To solve the problem of finding the angle between two plane mirrors given that a ray incident on one mirror undergoes a total deviation of 240 degrees after two reflections, we can follow these steps: ### Step-by-Step Solution: 1. **Understand the Concept of Deviation**: - When a ray of light reflects off a mirror, the angle of deviation (D) is defined as the angle between the incident ray and the final ray after reflection. For a single reflection, the deviation is given by the formula: \[ D = 180^\circ - 2i \] where \(i\) is the angle of incidence. 2. **Total Deviation After Two Reflections**: - Since the ray reflects off two mirrors, we need to consider the total deviation after both reflections. If the angle between the mirrors is \(\theta\), the total deviation after two reflections can be expressed as: \[ D_{total} = D_1 + D_2 = (180^\circ - 2i_1) + (180^\circ - 2i_2) \] - This simplifies to: \[ D_{total} = 360^\circ - 2(i_1 + i_2) \] 3. **Relate the Angles to the Angle Between Mirrors**: - The angles of incidence \(i_1\) and \(i_2\) can be related to the angle \(\theta\) between the mirrors.
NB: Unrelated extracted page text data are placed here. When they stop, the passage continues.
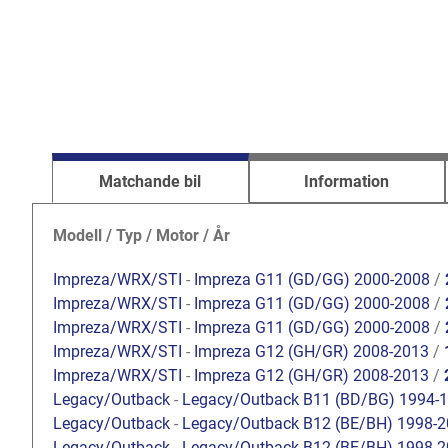
Matchande bil
Information
Modell / Typ / Motor / År
Impreza/WRX/STI
-
Impreza G11 (GD/GG) 2000-2008
/
Impreza/WRX/STI
-
Impreza G11 (GD/GG) 2000-2008
/
Impreza/WRX/STI
-
Impreza G11 (GD/GG) 2000-2008
/
Impreza/WRX/STI
-
Impreza G12 (GH/GR) 2008-2013
/
Impreza/WRX/STI
-
Impreza G12 (GH/GR) 2008-2013
/
Legacy/Outback
-
Legacy/Outback B11 (BD/BG) 1994-
Legacy/Outback
-
Legacy/Outback B12 (BE/BH) 1998-
Legacy/Outback
-
Legacy/Outback B12 (BE/BH) 1998-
The relationship is: \[ i_2 = \theta - i_1 \] - Substituting this into the total deviation equation gives: \[ D_{total} = 360^\circ - 2(i_1 + (\theta - i_1)) = 360^\circ - 2\theta \] 4. **Set Up the Equation**: - We know from the problem statement that the total deviation \(D_{total}\) is 240 degrees. Thus, we can set up the equation: \[ 360^\circ - 2\theta = 240^\circ \] 5. **Solve for \(\theta\)**: - Rearranging the equation gives: \[ 2\theta = 360^\circ - 240^\circ \] \[ 2\theta = 120^\circ \] \[ \theta = 60^\circ \] 6. **Conclusion**: - The angle between the two mirrors is \(60^\circ\).